How Alchemy Led to the Modern Economy
For a certain kind of economic conservative, the cardinal sin of modern governments is printing money whenever they please. Currency’s value should be tied to something real, they say, as it was for Americans before 1971, when we were on the gold standard. Let there be a natural limit on the money supply! Let people have to work to create value! Alas, as Ron Paul once said, “too many politicians believed that a free lunch was possible and a new economic paradigm had arrived. But we’ve heard that one before — like the philosopher’s stone that could turn lead into gold. Prosperity without work is a dream of the ages.” That line sprang to mind yesterday as I read this fascinating post by the economic historian Carl Wennerlind. It seems advanced thinkers in 17th-century England also thought creating money from nothing was like alchemy. They didn’t mean it as a diss, though. They thought alchemy was great. They wanted to wreak alchemical wonders on the money supply, and if they hadn’t succeeded, there’d be no modern world.
It’s often said that hard-money financial conservatism is independent of social-values conservatism, but Wennerlind’s historical delvings suggest that this distinction may be more a matter of emphasis than of essence. Social-values conservatism, after all, is premised on the idea that there are eternal truths about life that we cannot improve upon. Therefore what looks like “progress” to liberals is actually a falling away from an unchanging ideal.
That view of “social issues” sounds, to my ear at least, very like the view of economics propounded by mercantilists in the 17th century. Money, they believed, existed to sustain an unchanging and natural order in society, as Wennerlind explains in his description of their views: “When money plays its proper role as a measure of value and medium of exchange, society’s finite wealth flows to its appropriate place in the social hierarchy and the balance of power between different segments of society was maintained. When the proper balance is reached it is also possible to uphold the traditional social and moral order of the body politic.” When the money supply was too tight, though, the nation’s order was threatened. So the government should do everything it could to keep its gold and get more from other countries (for instance, by selling more to them and purchasing less).
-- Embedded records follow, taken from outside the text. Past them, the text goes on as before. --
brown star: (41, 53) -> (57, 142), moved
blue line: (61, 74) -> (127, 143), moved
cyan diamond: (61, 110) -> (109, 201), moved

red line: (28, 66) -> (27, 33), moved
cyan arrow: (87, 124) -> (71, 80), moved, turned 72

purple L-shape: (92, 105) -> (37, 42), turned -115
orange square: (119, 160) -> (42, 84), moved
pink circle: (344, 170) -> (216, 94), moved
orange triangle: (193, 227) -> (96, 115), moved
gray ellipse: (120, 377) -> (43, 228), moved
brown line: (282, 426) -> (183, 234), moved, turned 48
After the Cromwellian revolution, though, a new philosophy of money arose in England, based, Wennerlind explains, on a different premise. Society, in the new view, wasn’t constantly striving to keep itself in an unchanging perfect condition. Rather, it was expanding all the time—in knowledge, power, technical ability. The new thinkers didn’t see a static nation whose economy needed a fixed amount of cash. Instead, they saw an economy that would just keep growing and growing and growing along with society. “The main challenge now,” writes Wennerlind, “was to find a way to expand the money stock so that it could keep pace with the ever growing world of goods.”
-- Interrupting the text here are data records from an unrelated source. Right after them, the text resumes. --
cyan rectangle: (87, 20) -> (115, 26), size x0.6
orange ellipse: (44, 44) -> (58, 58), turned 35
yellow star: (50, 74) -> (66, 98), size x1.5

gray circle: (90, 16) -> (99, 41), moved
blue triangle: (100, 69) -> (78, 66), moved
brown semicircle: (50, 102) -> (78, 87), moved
What to do, then, about the absolute limit on the amount of gold or silver or other valuable stuff in the world? The innovators’ first notion of a solution, Wennerlind writes, was obvious: Make more gold and silver, by alchemy. This was, after all, long before alchemy was read out of the precincts of respectable science (many great intellects, including Baruch Spinoza, respected the craft and some, including Isaac Newton, even dabbled in it).
Long story short: Turning lead into gold didn’t work out. So, writes Wennerlind, it was on to Plan B: Create money based on trust, rather than cold, hard metal. Metaphorical alchemy replaced the literal kind, and a good bank, in the words of one of these modernizers, would be “capable of multiplying the stock of the Nation, for as much as concernes trading in Infinitum: In breife, it is the Elixir or Philosophers Stone.”
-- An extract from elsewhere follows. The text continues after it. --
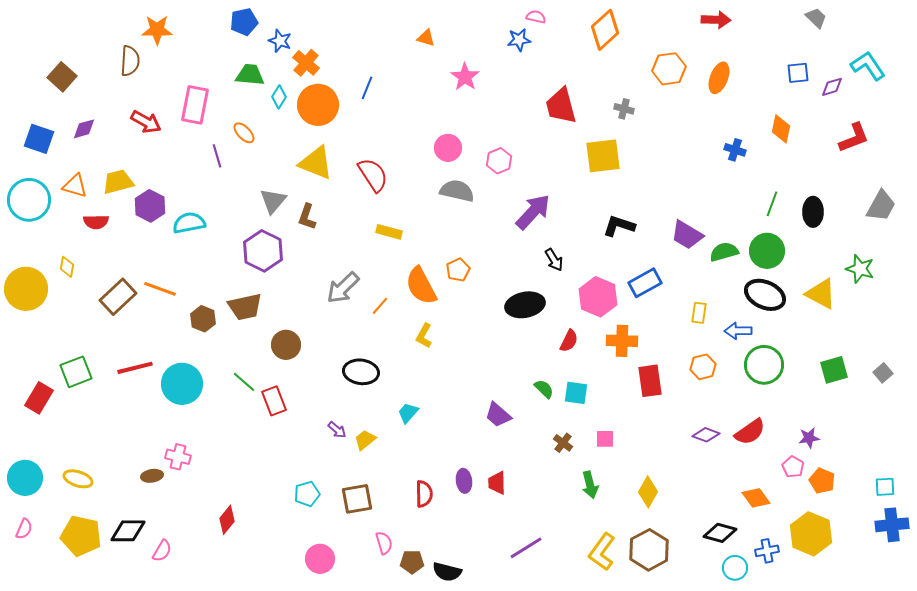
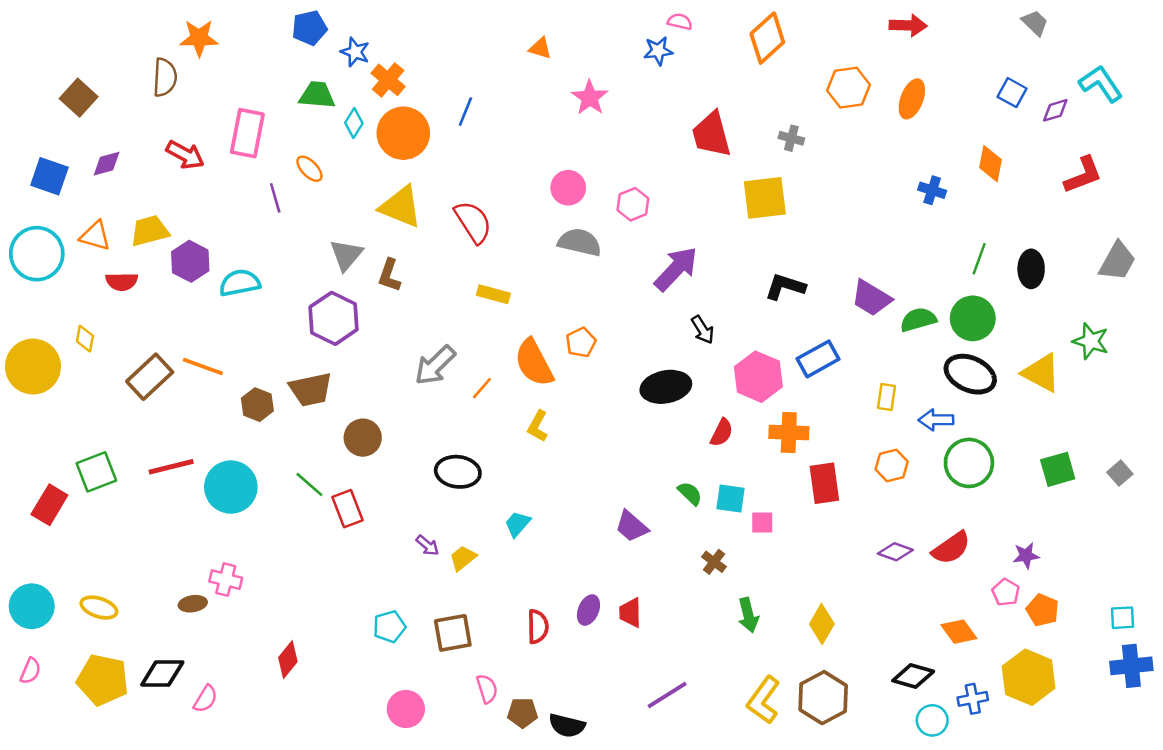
blue square: (798, 73) -> (1012, 93), turned 35
pink square: (605, 439) -> (762, 523), moved
purple ellipse: (464, 481) -> (588, 610), turned 30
Wennerlind’s point here is not simply that credit replaced alchemical voodoo as a means to create more currency without having to go mine gold. He’s saying that, along with alchemy, many other ideas from the scientific revolution were essential to the birth of the modern economy. For example: When money is based on credit rather than stuff, people need to be sure they can trust the currency. The guarantees devised to solve that problem, were, according to Wennerlind, much the same as the guarantees scientists offered about the knowledge they were turning up in their experiments.
As scientists explained each step of their experiments, so banks would issue honest reports of their dealings, letting the public make its judgment based on shared facts. As scientists were expected to behave with aristocratic honor and integrity, so banks would be entrusted only to a virtuous elite. As scientists sought out fraud and punished it, so the banking system would root out counterfeiters, and punish them even more severely (generally, by hanging). This is why, Wennerlind said, 17th century intellectuals did not find it at all strange that Newton should take time away from his scientific pursuits to become, in 1696, the Warden of the Royal Mint.